Directions for this task: Each entry must be given again exactly; images do not belong in the copy.

── Excerpted data ──

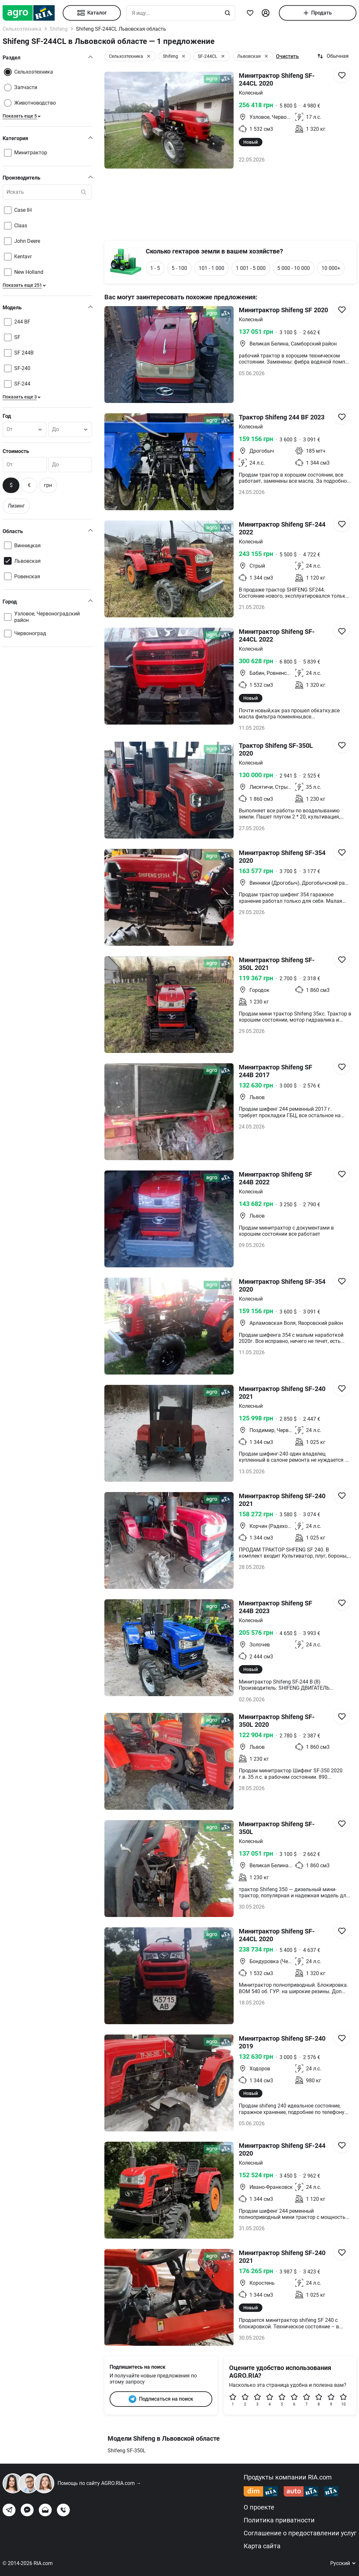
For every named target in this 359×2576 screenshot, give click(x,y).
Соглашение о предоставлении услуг (300, 2533)
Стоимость (16, 451)
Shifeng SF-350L (127, 2450)
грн (48, 485)
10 (343, 2399)
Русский (343, 2563)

───

Exercise solution:
For every named target in this 359×2576 screenshot, give click(x,y).
Соглашение о предоставлении услуг (300, 2533)
Стоимость (16, 451)
Shifeng SF-350L (127, 2450)
грн (48, 485)
10 (343, 2399)
Русский (343, 2563)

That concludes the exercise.